NLP-enabled Trajectory Map-matching in Urban Road Networks using a Transformer-based Encoder-decoder
Sevin Mohammadi, Andrew W. Smyth
TL;DR
This work reframes trajectory map-matching as a sequence-to-sequence translation task by treating noisy, sparse GPS points as a source sequence and the corresponding road-segment path as a target sequence. It introduces a transformer-based encoder–decoder surrogate that learns context-rich representations of driver behavior, road-network structure, and spatial GPS noise patterns from large-scale trajectories, with grid-based discretization to connect GPS points to candidate road segments. Data augmentation enables evaluation in the absence of plentiful ground-truth in New York City, and the transformer model achieves a leading accuracy of 0.752, BLEU 0.756, and Jaccard 0.781 on synthetic tests, outperforming ST-matching and Leuven-HMM across noise levels. The results demonstrate the feasibility of context-aware, data-driven trajectory map-matching and point toward region- and city-wide trajectory foundation models for scalable urban mobility analytics, with future work on transfer learning and region-specific encoding schemes.
Abstract
Vehicular trajectory data from geolocation telematics is vital for analyzing urban mobility patterns.

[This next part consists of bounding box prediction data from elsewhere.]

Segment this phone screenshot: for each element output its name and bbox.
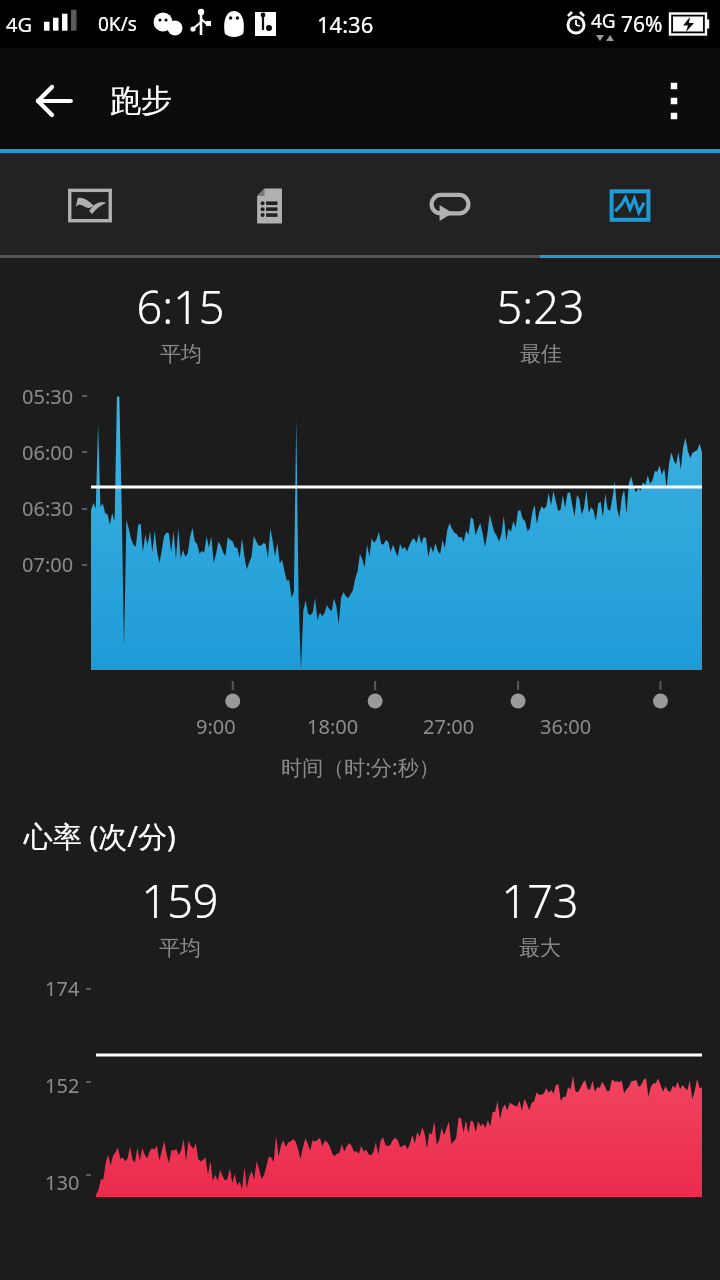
staticText: 最佳 — [520, 341, 562, 367]
staticText: 06:00 — [22, 439, 74, 466]
staticText: 14:36 — [317, 9, 374, 39]
staticText: 07:00 — [22, 551, 74, 578]
staticText: 6:15 — [136, 276, 225, 337]
staticText: 174 — [45, 975, 80, 1002]
staticText: 跑步 — [110, 81, 172, 120]
staticText: 9:00 — [196, 713, 236, 740]
staticText: 时间（时:分:秒） — [281, 753, 440, 782]
staticText: 36:00 — [540, 713, 592, 740]
staticText: 05:30 — [22, 383, 74, 410]
staticText: 173 — [501, 870, 579, 931]
button[interactable]: Route map — [0, 153, 180, 258]
button[interactable]: Back — [18, 65, 90, 137]
button[interactable]: Charts — [540, 153, 720, 258]
staticText: 06:30 — [22, 495, 74, 522]
staticText: 152 — [45, 1072, 80, 1099]
staticText: 最大 — [519, 935, 561, 961]
staticText: 心率 (次/分) — [24, 816, 176, 856]
staticText: 0K/s — [98, 11, 137, 37]
staticText: 18:00 — [307, 713, 359, 740]
staticText: 130 — [45, 1169, 80, 1196]
staticText: 159 — [141, 870, 219, 931]
button[interactable]: Details — [180, 153, 360, 258]
staticText: 76% — [621, 10, 663, 39]
button[interactable]: More options — [642, 69, 706, 133]
staticText: 27:00 — [423, 713, 475, 740]
staticText: 5:23 — [496, 276, 585, 337]
staticText: 4G — [6, 11, 32, 38]
staticText: 4G — [591, 8, 616, 34]
button[interactable]: Laps — [360, 153, 540, 258]
staticText: 平均 — [160, 341, 202, 367]
staticText: 平均 — [159, 935, 201, 961]
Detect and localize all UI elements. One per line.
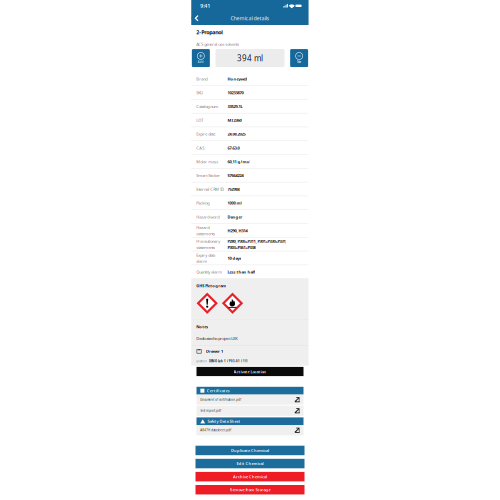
staticText: Danger xyxy=(227,214,242,220)
staticText: 10233870 xyxy=(227,90,243,95)
staticText: Duplicate Chemical xyxy=(231,448,269,453)
staticText: Catalog num. xyxy=(196,104,219,109)
staticText: 9:41 xyxy=(200,2,210,9)
staticText: Smart Sticker xyxy=(196,173,220,178)
staticText: Precautionary xyxy=(196,239,220,244)
staticText: 60,11 g/mol xyxy=(227,159,250,164)
button[interactable]: Take xyxy=(290,49,308,67)
staticText: Document of certification.pdf xyxy=(200,398,241,401)
staticText: Test report.pdf xyxy=(200,409,221,412)
staticText: Hazard xyxy=(196,225,209,230)
staticText: Expire date xyxy=(196,131,215,137)
staticText: 67-63-0 xyxy=(227,145,239,150)
staticText: Edit Chemical xyxy=(236,461,264,466)
staticText: GHS Pictogram xyxy=(196,283,226,288)
staticText: Hazard word xyxy=(196,214,219,220)
staticText: Packing xyxy=(196,200,209,206)
staticText: Internal CRM ID xyxy=(196,187,224,192)
staticText: 1000 ml xyxy=(227,200,241,206)
staticText: Honeywell xyxy=(227,76,247,82)
button[interactable]: Back xyxy=(194,11,198,25)
staticText: Take xyxy=(297,60,302,64)
button[interactable]: Test report.pdf xyxy=(196,406,304,416)
button[interactable]: Add xyxy=(192,49,210,67)
staticText: CAS xyxy=(196,145,204,150)
staticText: Brand xyxy=(196,76,207,82)
staticText: Chemical details xyxy=(230,15,270,22)
staticText: 752984 xyxy=(227,187,239,192)
staticText: 394 ml xyxy=(237,53,263,63)
staticText: 10 days xyxy=(227,256,241,261)
button[interactable]: Edit Chemical xyxy=(196,459,304,468)
staticText: Molar mass xyxy=(196,159,218,164)
staticText: Quantity alarm xyxy=(196,269,222,275)
staticText: P280, P305+P311, P301+P330+P331, xyxy=(227,239,286,244)
staticText: LOT xyxy=(196,118,203,123)
staticText: A847H data sheet.pdf xyxy=(200,428,231,432)
staticText: Less than half xyxy=(227,269,255,275)
staticText: Activate Location xyxy=(234,369,266,374)
staticText: statements xyxy=(196,231,215,236)
staticText: 57664224 xyxy=(227,173,243,178)
button[interactable]: Document of certification.pdf xyxy=(196,395,304,405)
button[interactable]: Remove from Storage xyxy=(196,485,304,494)
staticText: Archive Chemical xyxy=(233,474,267,479)
staticText: Safety Data Sheet xyxy=(207,419,240,424)
staticText: alarm xyxy=(196,259,207,264)
staticText: Add xyxy=(198,60,204,64)
staticText: Remove from Storage xyxy=(230,487,270,492)
staticText: Drawer 1 xyxy=(206,349,223,354)
staticText: Dedicated to project LEK xyxy=(196,336,237,341)
staticText: MI2360 xyxy=(227,118,241,123)
staticText: H290, H314 xyxy=(227,228,247,233)
staticText: Certificates xyxy=(207,388,230,393)
staticText: ACS general use solvents xyxy=(196,42,239,47)
button[interactable]: Activate Location xyxy=(196,367,304,376)
button[interactable]: Duplicate Chemical xyxy=(196,446,304,455)
staticText: P303+P361+P338 xyxy=(227,245,255,250)
button[interactable]: Archive Chemical xyxy=(196,472,304,481)
staticText: Expiry date xyxy=(196,252,215,258)
staticText: 2-Propanol xyxy=(196,29,223,36)
button[interactable]: A847H data sheet.pdf xyxy=(196,425,304,435)
staticText: Notes xyxy=(196,324,208,329)
staticText: Location xyxy=(196,360,207,363)
staticText: 33529-1L xyxy=(227,104,242,109)
staticText: 24.08.2025 xyxy=(227,131,245,137)
staticText: SKU xyxy=(196,90,203,95)
staticText: DEMO Lab 1 / P03-01 / 1\1 xyxy=(209,360,248,363)
staticText: statements xyxy=(196,245,215,250)
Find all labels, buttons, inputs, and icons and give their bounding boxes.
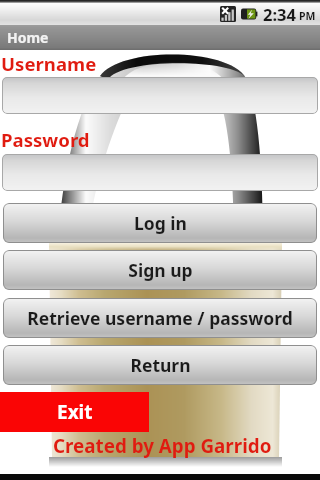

Map-matching aligns noisy, sparsely sampled GPS trajectories with digital road maps to reconstruct accurate vehicle paths. Traditional methods rely on geometric proximity, topology, and shortest-path heuristics, but they overlook two key factors: (1) drivers may prefer routes based on local road characteristics rather than shortest paths, revealing learnable shared preferences, and (2) GPS noise varies spatially due to multipath effects. These factors can reduce the effectiveness of conventional methods in complex scenarios and increase the effort required for heuristic-based implementations. This study introduces a data-driven, deep learning-based map-matching framework, formulating the task as machine translation, inspired by NLP. Specifically, a transformer-based encoder-decoder model learns contextual representations of noisy GPS points to infer trajectory behavior and road structures in an end-to-end manner. Trained on large-scale trajectory data, the method improves path estimation accuracy. Experiments on synthetic trajectories show that this approach outperforms conventional methods by integrating contextual awareness. Evaluation on real-world GPS traces from Manhattan, New York, achieves 75% accuracy in reconstructing navigated routes. These results highlight the effectiveness of transformers in capturing drivers' trajectory behaviors, spatial dependencies, and noise patterns, offering a scalable, robust solution for map-matching. This work contributes to advancing trajectory-driven foundation models for geospatial modeling and urban mobility applications.